Quelques mois plus tard, c’est complètement dingue, mais nous voilà bel(les) et bien en train de mettre sur pieds la première édition de Dieulafête, soutenues par l’enthousiasme chaleureux (en  attendant d’être financier) de la mairie et celui non moins chaleureux  de nos proches (qui peuvent eux aussi s’enthousiasmer financièrement via la collecte en ligne sur HelloAsso 😉). Chaque année, les 1, 2 et 3 août prochains, sur la scène de La Halle de Dieulefit, les femmes seront à l’honneur  à travers des spectacles, des animations et des expositions, pour les petits et les grands. Fidèles au  projet initial, le programme que nous avons concocté avec Florence est chouette et excitant, il est même mieux que celui qu’on avait imaginé ! Mais il faut se rendre à l’évidence, sans le Spritz, la simplicité s’est fait la malle et il s’avère que pour créer un festival c’est comme avec les olives, faut faire gaffe aux noyaux (La métaphore pour les nuls, Chapitre 0 )  ! Surtout quand une brillante instigatrice est à Marseille, l’autre à Paris et que chacune doit, accessoirement, gérer son quotidien. On a beau avoir élaboré un beau programme, ça ne suffit pas, il faut aussi le mettre en place et je découvre que ce n’est pas une part de clafoutis aux abricots : logistique, technique, financement, administration, communication… Pour le moment, ce vocabulaire ne m’inspire rien d’autre qu’un stress considérable. Que fredonnait Mary Poppins déjà ?  Ce qui rend surtout le travail beaucoup moins long / C’est le morceau de sucre qui aide la médecine à couler. Mais si je suis tes conseils Mary, je vais faire une hyperglycémie et me retrouver chez le dentiste avec 32 caries ! Si ça ne te gêne pas « pour aider la médecine à couler », je vais plutôt opter pour la version sans sucre, 100% d’énergie et d’organisation et enrichie en copains (moins traîtres que le Prosecco et l’Apérol) pour me suivre dans cette folle aventure ! Quitte à avoir des insomnies, comme Barbara, je préfère être en bonne compagnie…

66. Travail de fourmi

Il y en a des qui disent que Intermittent c’est synonyme de Fainéant. Souvent ce sont des qui regardent TF1, écoutent RTL et/ou lisent L’Express mais tout de même ce n’est pas une excuse! En vérité, je vous le dis Intermittent est synonyme de Polyvalent, foi de lectrice assidue de Courrier International. D’ailleurs, si vous voulez bien avoir la gentillesse poursuivre votre lecture, vous le découvrirez par vous-même. 

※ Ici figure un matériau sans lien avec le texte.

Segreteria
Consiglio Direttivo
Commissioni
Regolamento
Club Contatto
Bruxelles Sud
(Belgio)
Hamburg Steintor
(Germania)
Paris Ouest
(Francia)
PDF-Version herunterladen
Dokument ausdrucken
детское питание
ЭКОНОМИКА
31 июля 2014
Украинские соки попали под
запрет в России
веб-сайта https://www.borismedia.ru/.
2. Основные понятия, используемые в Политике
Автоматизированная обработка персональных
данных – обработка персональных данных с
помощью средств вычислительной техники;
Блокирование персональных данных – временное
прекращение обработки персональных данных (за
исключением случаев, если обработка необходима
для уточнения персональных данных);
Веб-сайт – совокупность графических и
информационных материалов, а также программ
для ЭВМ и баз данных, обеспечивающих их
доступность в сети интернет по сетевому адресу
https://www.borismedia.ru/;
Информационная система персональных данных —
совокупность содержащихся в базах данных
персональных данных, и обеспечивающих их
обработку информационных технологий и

De Septembre à Juin, dans la mesure du possible, j’exerce la profession doublement exaltante de comédienne et de chanteuse et, veinarde, je suis assujettie au joyeux régime de l’intermittence du spectacle. Pour ceux du fond qui jouaient à la bataille navale pendant la grève je le répète: Intermittent ce n’est pas un métier.  
Quand vient l’été, je dois cependant cesser de jouer les cigales et devenir fourmi, histoire de ne pas me retrouver trop dépourvue quand la bise et les impôts seront revenus!

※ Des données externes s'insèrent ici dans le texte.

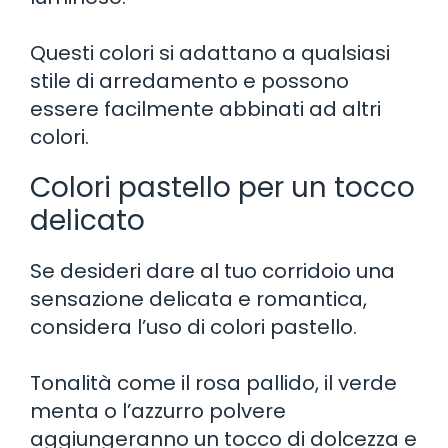
Questi colori si adattano a qualsiasi
stile di arredamento e possono
essere facilmente abbinati ad altri
colori.
Colori pastello per un tocco
delicato
Se desideri dare al tuo corridoio una
sensazione delicata e romantica,
considera l’uso di colori pastello.
Tonalità come il rosa pallido, il verde
menta o l’azzurro polvere
aggiungeranno un tocco di dolcezza e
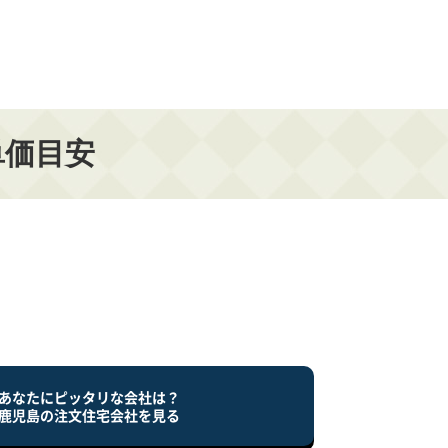
単価目安
あなたにピッタリな会社は？
鹿児島の注文住宅会社を見る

Dans mon dernier post so swag, je vous narrais donc (non sans une certaine pétulance) ma déviation professionnelle de juillet: éducatrice britannicodramatique d’adolescents nantis élevés aux Miel Pops 100% Bio garantis sans OGM, sans gluten, sans sucre, sans miel voire sans céréales. Certains – qui peuvent bien regarder ce qu’ils veulent à la tévé, je m’en tamponne le balluchon – se sont alors dit : « Ah! Enseigner le théâtre… Transmettre le goût des arts… Comme c’est beau! Bravo STEF! Qui veut la dernière chipo? » C’est beau, c’est noble, c’est tout ce qu’on veut mais c’est avant tout le moyen de ragaillardir ma tirelire avant l’hiver. Et non merci je préfère les merguez. 

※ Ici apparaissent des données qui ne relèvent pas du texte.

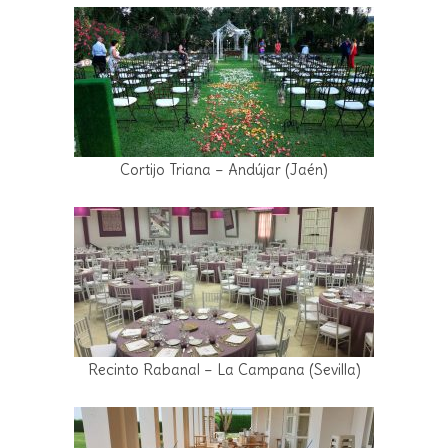
Cortijo Triana – Andújar (Jaén)
Recinto Rabanal – La Campana (Sevilla)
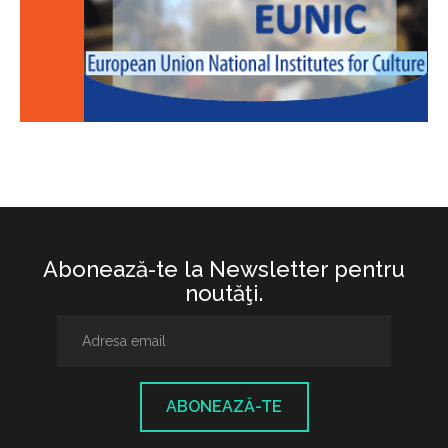
Abonează-te la Newsletter pentru
noutăţi.
ABONEAZĂ-TE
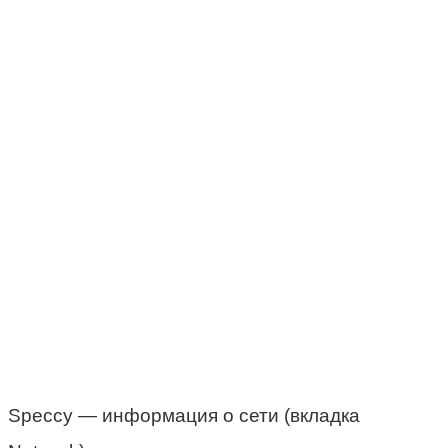
Speccy — информация о сети (вкладка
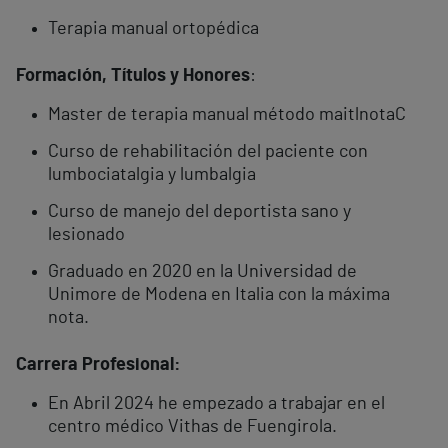
Terapia manual ortopédica
Formación, Títulos y Honores
:
Master de terapia manual método maitlnotaC
Curso de rehabilitación del paciente con
lumbociatalgia y lumbalgia
Curso de manejo del deportista sano y
lesionado
Graduado en 2020 en la Universidad de
Unimore de Modena en Italia con la máxima
nota.
Carrera Profesional:
En Abril 2024 he empezado a trabajar en el
centro médico Vithas de Fuengirola.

En août par contre, je ne joue plus à la maîtresse de théâtre. Non, je change encore de costume. « Ah bon? Encore une nouvelle activité? Mais tu n’arrêtes jamais… Y a rien à grignoter pour l’apéro? » Non, je n’arrête jamais car vraiment, je n’ai aucune envie d’aller crier famine chez Mme Rivet ma voisine fort peu sympathique au demeurant. Sinon, il doit y avoir des olives au frigo.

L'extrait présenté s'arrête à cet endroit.